* [Your instructions]:
Tally the lines below containing "koček" and report only the total.
##############################
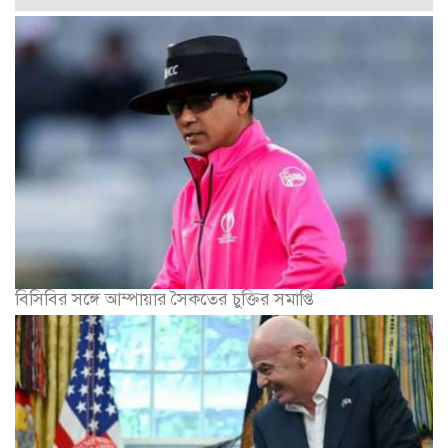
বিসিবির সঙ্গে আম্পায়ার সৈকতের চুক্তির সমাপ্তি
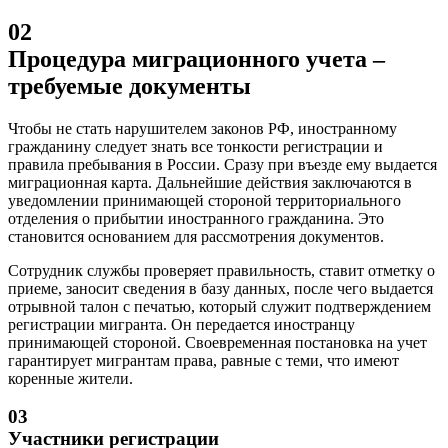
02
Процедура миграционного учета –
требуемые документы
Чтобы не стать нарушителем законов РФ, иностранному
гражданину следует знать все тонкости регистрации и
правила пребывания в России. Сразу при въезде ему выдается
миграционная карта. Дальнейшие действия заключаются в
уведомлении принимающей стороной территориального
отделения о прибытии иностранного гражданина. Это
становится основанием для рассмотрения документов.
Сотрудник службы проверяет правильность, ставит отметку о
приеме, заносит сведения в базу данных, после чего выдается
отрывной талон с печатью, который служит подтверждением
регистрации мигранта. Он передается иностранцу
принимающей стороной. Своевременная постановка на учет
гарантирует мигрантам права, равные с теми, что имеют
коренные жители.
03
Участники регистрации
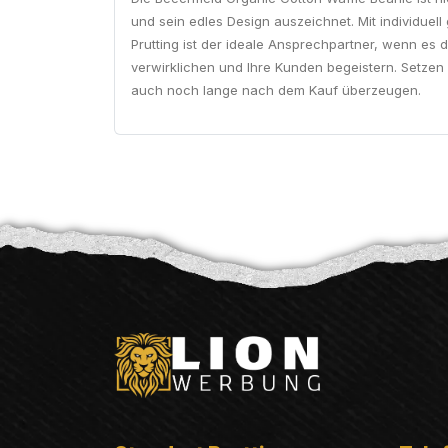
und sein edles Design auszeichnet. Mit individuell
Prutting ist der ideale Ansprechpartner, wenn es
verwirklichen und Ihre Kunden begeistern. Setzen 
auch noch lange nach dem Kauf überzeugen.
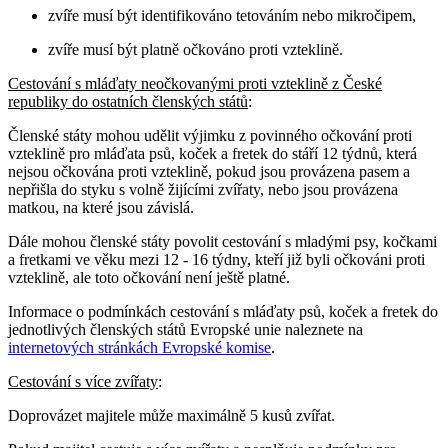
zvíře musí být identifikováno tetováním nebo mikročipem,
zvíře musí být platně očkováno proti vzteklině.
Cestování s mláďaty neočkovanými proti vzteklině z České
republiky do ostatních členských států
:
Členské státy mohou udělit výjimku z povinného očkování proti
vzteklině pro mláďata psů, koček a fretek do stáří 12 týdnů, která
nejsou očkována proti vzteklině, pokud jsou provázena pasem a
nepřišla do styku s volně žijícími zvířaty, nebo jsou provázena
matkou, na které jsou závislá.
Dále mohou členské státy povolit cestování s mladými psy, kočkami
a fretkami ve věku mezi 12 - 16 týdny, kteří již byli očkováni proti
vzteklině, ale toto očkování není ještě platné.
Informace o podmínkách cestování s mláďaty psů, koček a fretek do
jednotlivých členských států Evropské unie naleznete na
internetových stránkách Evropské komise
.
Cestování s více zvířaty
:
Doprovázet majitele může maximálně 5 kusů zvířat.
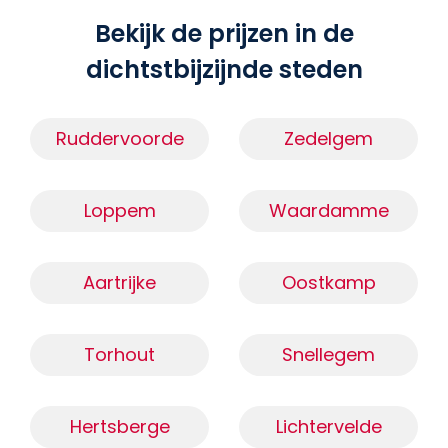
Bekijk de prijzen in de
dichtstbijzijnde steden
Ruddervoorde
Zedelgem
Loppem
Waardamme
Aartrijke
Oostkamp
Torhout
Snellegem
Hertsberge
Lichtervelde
##############################
* [Output for this exercise]:
2